Moulton Janssen had grown up hearing sounds -- but not the sounds she heard after receiving her cochlear implant at the University of Minnesota in 2008.
She loved classical music and wanted to hear violins and flutes again. But after waiting a month to heal and using her implants for the first time, "I didn't enjoy what I heard," she said.
"Be patient," Sivarajah told her. "It will get better."
The cochlear implants send sound vibrations to the brain, which the brain then interprets. Moulton Janssen would have to train her brain to function in a new way -- and it was going to take time.
Today, Moulton Janssen hears virtually everything. She prefers being able to see the person speaking to her, but she doesn't think twice about handing out her phone numbers.
In her job, she oversees a system that includes eight county libraries and 123 employees. That system is changing as quickly as an Internet page can be restored.

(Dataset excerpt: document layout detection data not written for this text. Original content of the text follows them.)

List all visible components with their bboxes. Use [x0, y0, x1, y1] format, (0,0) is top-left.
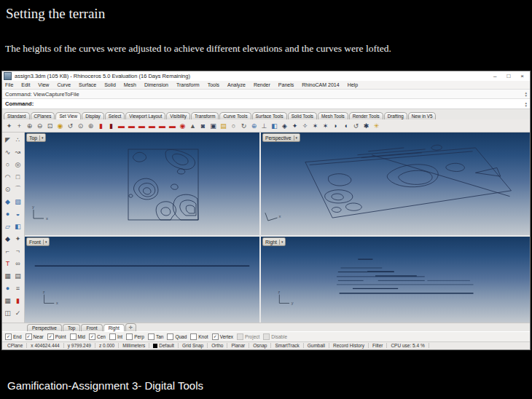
sidebar-icon-2[interactable]: ∿ [3, 146, 12, 158]
status-planar[interactable]: Planar [227, 343, 249, 348]
viewport-front-canvas[interactable]: x z [25, 237, 259, 323]
toolbar-icon-20[interactable]: ▣ [208, 121, 218, 130]
toolbar-icon-0[interactable]: ✦ [4, 121, 14, 130]
sidebar-icon-3[interactable]: ↝ [13, 146, 23, 158]
menu-item-curve[interactable]: Curve [57, 82, 71, 87]
toolbar-icon-26[interactable]: ◧ [270, 121, 279, 130]
osnap-cen[interactable]: Cen [89, 333, 106, 340]
sidebar-icon-18[interactable]: ⌐ [3, 245, 12, 257]
osnap-int[interactable]: Int [109, 333, 122, 340]
toolbar-icon-13[interactable]: ▬ [137, 121, 146, 130]
sidebar-icon-23[interactable]: ▤ [13, 269, 23, 282]
toolbar-icon-15[interactable]: ▬ [157, 121, 167, 130]
menu-item-mesh[interactable]: Mesh [124, 82, 136, 87]
viewport-right-label[interactable]: Right ▾ [262, 237, 286, 246]
toolbar-icon-28[interactable]: ✦ [290, 121, 300, 130]
menu-item-rhinocam-2014[interactable]: RhinoCAM 2014 [302, 82, 339, 87]
menu-item-solid[interactable]: Solid [104, 82, 116, 87]
status-smarttrack[interactable]: SmartTrack [271, 343, 303, 348]
toolbar-tab-solid-tools[interactable]: Solid Tools [288, 112, 317, 119]
toolbar-tab-surface-tools[interactable]: Surface Tools [252, 112, 287, 119]
viewport-tab-top[interactable]: Top [63, 324, 80, 331]
toolbar-icon-32[interactable]: ◗ [331, 121, 340, 130]
toolbar-icon-18[interactable]: ▲ [188, 121, 197, 130]
sidebar-icon-26[interactable]: ▦ [3, 294, 12, 307]
sidebar-icon-14[interactable]: ▱ [3, 220, 12, 232]
status-cpu-use-5-4[interactable]: CPU use: 5.4 % [387, 343, 429, 348]
status-x-404624-444[interactable]: x 404624.444 [27, 343, 63, 348]
osnap-quad[interactable]: Quad [167, 333, 187, 340]
checkbox-tan[interactable] [148, 333, 154, 340]
toolbar-icon-3[interactable]: ⊖ [35, 121, 44, 130]
menu-item-edit[interactable]: Edit [21, 82, 30, 87]
status-osnap[interactable]: Osnap [249, 343, 271, 348]
toolbar-tab-set-view[interactable]: Set View [55, 112, 81, 119]
toolbar-tab-viewport-layout[interactable]: Viewport Layout [125, 112, 165, 119]
checkbox-disable[interactable] [263, 333, 270, 340]
osnap-vertex[interactable]: Vertex [212, 333, 233, 340]
status-filter[interactable]: Filter [369, 343, 387, 348]
osnap-tan[interactable]: Tan [148, 333, 163, 340]
osnap-end[interactable]: End [5, 333, 22, 340]
status-record-history[interactable]: Record History [329, 343, 369, 348]
status-y-9799-249[interactable]: y 9799.249 [64, 343, 95, 348]
checkbox-end[interactable] [5, 333, 12, 340]
toolbar-icon-19[interactable]: ◙ [198, 121, 208, 130]
sidebar-icon-13[interactable]: ◒ [13, 208, 23, 220]
sidebar-icon-0[interactable]: ◤ [3, 133, 12, 146]
checkbox-quad[interactable] [167, 333, 173, 340]
toolbar-icon-7[interactable]: ⊙ [76, 121, 85, 130]
sidebar-icon-28[interactable]: ◫ [3, 307, 12, 319]
chevron-down-icon[interactable]: ▾ [280, 240, 284, 244]
toolbar-tab-drafting[interactable]: Drafting [384, 112, 407, 119]
toolbar-icon-21[interactable]: ▤ [219, 121, 228, 130]
sidebar-icon-9[interactable]: ⌒ [13, 183, 23, 195]
checkbox-perp[interactable] [126, 333, 133, 340]
toolbar-icon-34[interactable]: ↺ [351, 121, 361, 130]
toolbar-tab-curve-tools[interactable]: Curve Tools [219, 112, 251, 119]
toolbar-icon-33[interactable]: ◖ [341, 121, 351, 130]
toolbar-icon-11[interactable]: ▬ [117, 121, 126, 130]
maximize-button[interactable]: □ [506, 72, 510, 80]
toolbar-icon-25[interactable]: ⊥ [259, 121, 269, 130]
chevron-down-icon[interactable]: ▾ [44, 240, 48, 244]
toolbar-icon-23[interactable]: ↻ [239, 121, 249, 130]
toolbar-tab-render-tools[interactable]: Render Tools [349, 112, 383, 119]
viewport-perspective[interactable]: Perspective ▾ [261, 133, 530, 235]
viewport-front-label[interactable]: Front ▾ [26, 237, 50, 246]
checkbox-mid[interactable] [70, 333, 77, 340]
toolbar-tab-visibility[interactable]: Visibility [166, 112, 190, 119]
sidebar-icon-22[interactable]: ▦ [3, 269, 12, 282]
sidebar-icon-24[interactable]: ● [3, 282, 12, 294]
viewport-right-canvas[interactable]: y z [261, 237, 530, 323]
viewport-top-canvas[interactable]: x y [25, 133, 259, 235]
osnap-project[interactable]: Project [237, 333, 259, 340]
sidebar-icon-21[interactable]: ∞ [13, 257, 23, 269]
viewport-tab-front[interactable]: Front [81, 324, 102, 331]
menu-item-render[interactable]: Render [254, 82, 270, 87]
menu-item-view[interactable]: View [38, 82, 49, 87]
viewport-pan-icon[interactable]: ✛ [125, 323, 136, 331]
menu-item-analyze[interactable]: Analyze [227, 82, 246, 87]
checkbox-knot[interactable] [190, 333, 197, 340]
viewport-tab-perspective[interactable]: Perspective [27, 324, 62, 331]
menu-item-help[interactable]: Help [348, 82, 358, 87]
toolbar-tab-mesh-tools[interactable]: Mesh Tools [318, 112, 348, 119]
toolbar-tab-new-in-v5[interactable]: New in V5 [408, 112, 437, 119]
command-prompt-line[interactable]: Command: ▴ ▾ [2, 99, 530, 109]
sidebar-icon-29[interactable]: ✓ [13, 307, 23, 319]
toolbar-icon-31[interactable]: ✶ [321, 121, 330, 130]
toolbar-tab-cplanes[interactable]: CPlanes [31, 112, 55, 119]
checkbox-vertex[interactable] [212, 333, 219, 340]
sidebar-icon-1[interactable]: ∴ [13, 133, 23, 146]
toolbar-tab-standard[interactable]: Standard [4, 112, 30, 119]
checkbox-near[interactable] [26, 333, 32, 340]
sidebar-icon-19[interactable]: ¬ [13, 245, 23, 257]
osnap-mid[interactable]: Mid [70, 333, 85, 340]
toolbar-icon-27[interactable]: ◈ [280, 121, 289, 130]
sidebar-icon-7[interactable]: □ [13, 170, 23, 183]
menu-item-tools[interactable]: Tools [208, 82, 219, 87]
menu-item-dimension[interactable]: Dimension [144, 82, 168, 87]
chevron-down-icon[interactable]: ▾ [40, 135, 44, 140]
scroll-down-icon[interactable]: ▾ [525, 94, 527, 97]
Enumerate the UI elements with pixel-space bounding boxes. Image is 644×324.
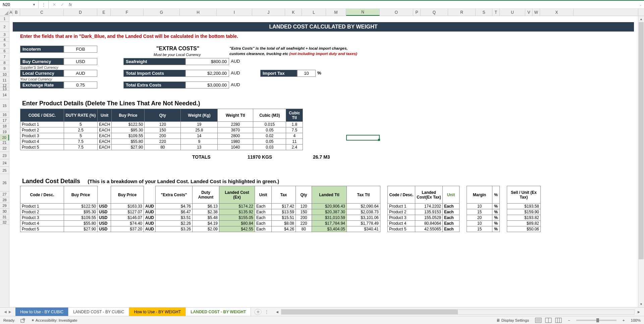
- tab-prev-icon[interactable]: ◀: [4, 310, 7, 314]
- column-header-A[interactable]: A: [9, 9, 13, 16]
- row-header-21[interactable]: 21: [0, 141, 9, 145]
- row-header-15[interactable]: 15: [0, 99, 9, 112]
- row-header-4[interactable]: 4: [0, 38, 9, 42]
- tab-nav[interactable]: ◀▶: [0, 310, 15, 314]
- row-header-25[interactable]: 25: [0, 167, 9, 174]
- name-box-value: N20: [3, 2, 10, 7]
- column-header-T[interactable]: T: [492, 9, 500, 16]
- row-header-2[interactable]: 2: [0, 22, 9, 32]
- row-header-17[interactable]: 17: [0, 118, 9, 123]
- local-currency-value[interactable]: AUD: [64, 70, 97, 77]
- row-header-26[interactable]: 26: [0, 174, 9, 192]
- row-header-7[interactable]: 7: [0, 53, 9, 60]
- row-header-20[interactable]: 20: [0, 135, 9, 141]
- row-header-32[interactable]: 32: [0, 220, 9, 225]
- sheet-grid[interactable]: LANDED COST CALCULATED BY WEIGHT Enter t…: [9, 16, 638, 307]
- view-page-break-icon[interactable]: [555, 318, 562, 323]
- column-header-S[interactable]: S: [476, 9, 492, 16]
- column-header-L[interactable]: L: [302, 9, 326, 16]
- horizontal-scroll-thumb[interactable]: [281, 310, 458, 314]
- column-header-W[interactable]: W: [533, 9, 540, 16]
- row-header-31[interactable]: 31: [0, 214, 9, 220]
- macro-record-icon[interactable]: [20, 318, 25, 323]
- display-settings-button[interactable]: 🖥 Display Settings: [496, 318, 529, 322]
- row-header-5[interactable]: 5: [0, 42, 9, 49]
- incoterm-value[interactable]: FOB: [64, 46, 97, 53]
- view-page-layout-icon[interactable]: [545, 318, 552, 323]
- chevron-down-icon[interactable]: ▼: [33, 3, 36, 6]
- scroll-left-icon[interactable]: ◀: [274, 309, 280, 315]
- column-header-Q[interactable]: Q: [421, 9, 448, 16]
- sheet-tab[interactable]: LANDED COST - BY CUBIC: [68, 308, 129, 316]
- vertical-scrollbar[interactable]: ▲ ▼: [638, 16, 644, 307]
- row-header-6[interactable]: 6: [0, 49, 9, 53]
- column-header-H[interactable]: H: [180, 9, 217, 16]
- column-header-C[interactable]: C: [20, 9, 64, 16]
- import-costs-value[interactable]: $2,200.00: [185, 70, 229, 77]
- seafreight-value[interactable]: $800.00: [185, 58, 229, 65]
- row-header-24[interactable]: 24: [0, 159, 9, 167]
- column-header-B[interactable]: B: [13, 9, 20, 16]
- column-header-U[interactable]: U: [500, 9, 525, 16]
- column-header-P[interactable]: P: [413, 9, 421, 16]
- row-header-27[interactable]: 27: [0, 192, 9, 197]
- row-header-16[interactable]: 16: [0, 112, 9, 118]
- select-all-button[interactable]: [0, 9, 9, 16]
- column-header-J[interactable]: J: [252, 9, 285, 16]
- column-header-G[interactable]: G: [144, 9, 180, 16]
- column-header-N[interactable]: N: [346, 9, 380, 16]
- column-header-O[interactable]: O: [380, 9, 413, 16]
- cancel-formula-icon[interactable]: ✕: [53, 2, 56, 7]
- accessibility-icon[interactable]: ✴ Accessibility: Investigate: [31, 318, 77, 323]
- buy-currency-value[interactable]: USD: [64, 58, 97, 65]
- scroll-down-icon[interactable]: ▼: [638, 301, 644, 307]
- vertical-scroll-thumb[interactable]: [639, 22, 644, 259]
- row-header-22[interactable]: 22: [0, 145, 9, 152]
- exchange-rate-value[interactable]: 0.75: [64, 82, 97, 89]
- row-header-14[interactable]: 14: [0, 91, 9, 99]
- column-header-E[interactable]: E: [97, 9, 111, 16]
- scroll-right-icon[interactable]: ▶: [636, 309, 641, 315]
- import-tax-value[interactable]: 10: [297, 70, 316, 77]
- row-header-3[interactable]: 3: [0, 32, 9, 38]
- add-sheet-button[interactable]: +: [254, 309, 262, 315]
- fx-icon[interactable]: fx: [69, 2, 72, 7]
- buy-currency-sublabel: Supplier'S Sell Currency: [20, 65, 58, 69]
- column-header-V[interactable]: V: [525, 9, 533, 16]
- column-header-M[interactable]: M: [326, 9, 346, 16]
- sheet-tab[interactable]: How to Use - BY WEIGHT: [129, 308, 186, 316]
- name-box[interactable]: N20 ▼: [0, 1, 39, 8]
- view-normal-icon[interactable]: [535, 318, 542, 323]
- column-header-D[interactable]: D: [64, 9, 97, 16]
- row-header-29[interactable]: 29: [0, 203, 9, 209]
- row-header-28[interactable]: 28: [0, 197, 9, 203]
- column-header-R[interactable]: R: [448, 9, 476, 16]
- formula-input[interactable]: [76, 2, 637, 7]
- zoom-level[interactable]: 100%: [631, 318, 641, 322]
- scroll-up-icon[interactable]: ▲: [638, 16, 644, 22]
- column-header-I[interactable]: I: [217, 9, 252, 16]
- row-header-13[interactable]: 13: [0, 87, 9, 91]
- horizontal-scrollbar[interactable]: ◀ ▶: [272, 309, 644, 315]
- sheet-tab[interactable]: LANDED COST - BY WEIGHT: [186, 308, 251, 316]
- row-header-1[interactable]: 1: [0, 16, 9, 22]
- row-header-19[interactable]: 19: [0, 129, 9, 135]
- row-header-8[interactable]: 8: [0, 60, 9, 65]
- tab-next-icon[interactable]: ▶: [9, 310, 11, 314]
- column-headers: ABCDEFGHIJKLMNOPQRSTUVWX: [0, 9, 638, 16]
- expand-formula-bar-icon[interactable]: ⌵: [637, 3, 644, 6]
- zoom-out-button[interactable]: −: [568, 318, 570, 322]
- enter-formula-icon[interactable]: ✓: [61, 2, 64, 7]
- sheet-tab[interactable]: How to Use - BY CUBIC: [15, 308, 68, 316]
- column-header-K[interactable]: K: [285, 9, 302, 16]
- row-header-18[interactable]: 18: [0, 123, 9, 129]
- zoom-slider[interactable]: [576, 320, 616, 321]
- row-header-11[interactable]: 11: [0, 77, 9, 84]
- row-header-9[interactable]: 9: [0, 65, 9, 72]
- row-header-23[interactable]: 23: [0, 152, 9, 159]
- column-header-X[interactable]: X: [540, 9, 574, 16]
- row-header-30[interactable]: 30: [0, 209, 9, 214]
- column-header-F[interactable]: F: [111, 9, 144, 16]
- zoom-in-button[interactable]: +: [623, 318, 625, 322]
- row-header-10[interactable]: 10: [0, 72, 9, 77]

"The nostalgic view of libraries is important," Moulton Janssen said. And she still expects libraries to deal primarily with books for the next five or 10 years, at least.
"Growing up, I wanted my library to give me an insight into how our literature can speak to our daily lives," she said. "But I always liked computers, too."
She grew up with library cards that showed who had reserved a book and when. She once checked out a book and was startled to see a library card that showed that her father had once reserved the same volume.
Those days are gone. But the purpose of the library remains the same.
"As we identify with communities, libraries are one of the glues that hold those communities together," she said.
She sees independent bookstores going the way of the dinosaur and reads how the big chains are also struggling, if not disappearing or merging.
But "people love to read," Moulton Janssen said. "That hasn't changed."